Burn survivors from the Phoenix region have been training to trek Piestewa Peak in order to prepare for their upcoming climb of Mount Kilimanjaro in Africa.
They have faced excruciating physical rehabilitation, several surgeries, and life-threatening traumas. Eight burn survivors, including girls as young as 11 and 12, are now banding together to take on one more challenge: climbing Mount Kilimanjaro, Africa’s highest mountain.
They are a part of the Valleywise Health Foundation’s “Courage Rising” campaign, which aims to support the new Arizona Burn Center at Valleywise Health in Phoenix, Arizona, and demonstrate that burn survivors can achieve anything. From June 13 to June 26, they will climb Mount Kilimanjaro with supporters and medical specialists from the burn hospital.
A program dubbed Courage Rising, which aims to generate funds for the new Arizona Burn Center, is what led to the trek in Africa.
Isabella McCune, a 12-year-old who has experience climbing mountains, is one of the hikers. McCune had a lot of challenges to overcome even before she began hiking trails.
“On St. Patrick’s Day in 2017, there was a community get-together with a fire pit. When my father tried to fire it with a gas can that didn’t have a flame holder, the fume ignited returned to the can, and the can exploded “McCune stated.
As a result, 65% of McCune’s was burnt. She was in the hospital for a grueling nine months.

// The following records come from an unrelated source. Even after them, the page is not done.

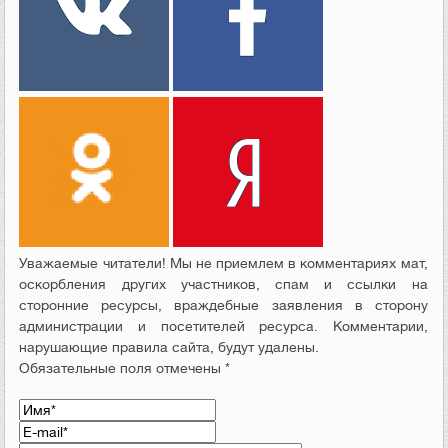
Уважаемые читатели! Мы не приемлем в комментариях мат,
оскорбления других участников, спам и ссылки на
сторонние ресурсы, враждебные заявления в сторону
администрации и посетителей ресурса. Комментарии,
нарушающие правила сайта, будут удалены.
Обязательные поля отмечены *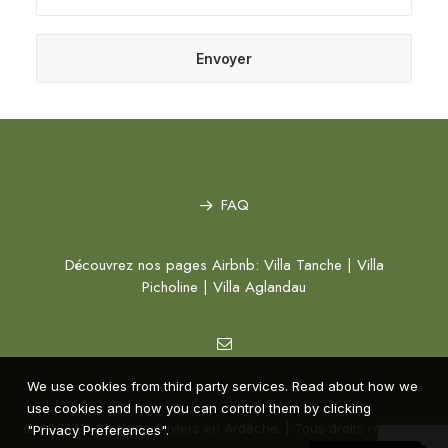
FAQ
Découvrez nos pages Airbnb:
Villa Tanche
|
Villa
Picholine
|
Villa Aglandau
We use cookies from third party services. Read about how we
use cookies and how you can control them by clicking
© 2026 Le Clos des Oliviers en Ardèche. | Tous droits réservés.
"Privacy Preferences".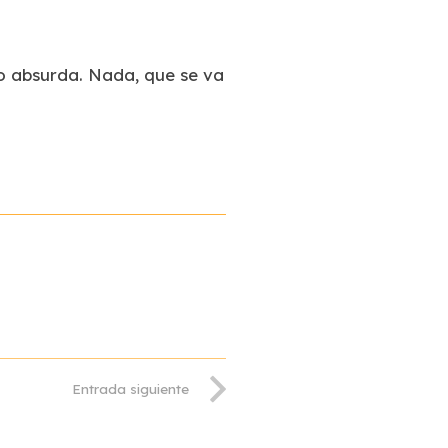
jo absurda. Nada, que se va
Entrada siguiente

I was in shock when it happened, so I didn’t feel anything, but I do remember at the hospital how much suffering I endured, McCune recalled.

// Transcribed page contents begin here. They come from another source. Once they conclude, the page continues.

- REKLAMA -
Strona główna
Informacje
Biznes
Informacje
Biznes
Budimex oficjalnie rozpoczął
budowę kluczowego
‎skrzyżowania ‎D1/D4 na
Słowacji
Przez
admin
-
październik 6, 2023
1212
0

A visit from Taylor Swift, her favorite musician, made her hospital days a bit more cheerful.
I was just in disbelief when I saw several security personnel enter the building through the doors and then [Swift] enter my room, recalled McCune.
Five years have passed since that tragic day, and McCune is getting ready to go up Mount Kilimanjaro with a group of fellow burn survivors.

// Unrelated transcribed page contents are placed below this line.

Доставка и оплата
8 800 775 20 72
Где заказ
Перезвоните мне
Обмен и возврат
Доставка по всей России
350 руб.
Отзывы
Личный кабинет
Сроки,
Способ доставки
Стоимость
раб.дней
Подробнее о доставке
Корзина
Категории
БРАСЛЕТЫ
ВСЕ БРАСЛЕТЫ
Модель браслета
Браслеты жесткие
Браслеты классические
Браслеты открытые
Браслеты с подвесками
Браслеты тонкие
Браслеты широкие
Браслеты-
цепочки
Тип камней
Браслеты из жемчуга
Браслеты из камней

The group has been practicing for the walk by ascending mountains from the Grand Canyon to Bear Mountain throughout Arizona.
“Our burn community was one of the things we wanted to highlight. Moreover, if we work together, what can we accomplish? “asked Valleywise Health Foundation’s Nate Lowrie. We have individuals like Isabella who are only illustrative of what it means to live freely despite having had a severe traumatic event.
McCune claims that spending time in the outdoors and interacting with other burn survivors assist her progress. She takes it one step at a time, just like scaling a mountain.
No matter what you’ve gone through or how difficult it is, McCune added, “there are ways to distract yourself, get away from it.”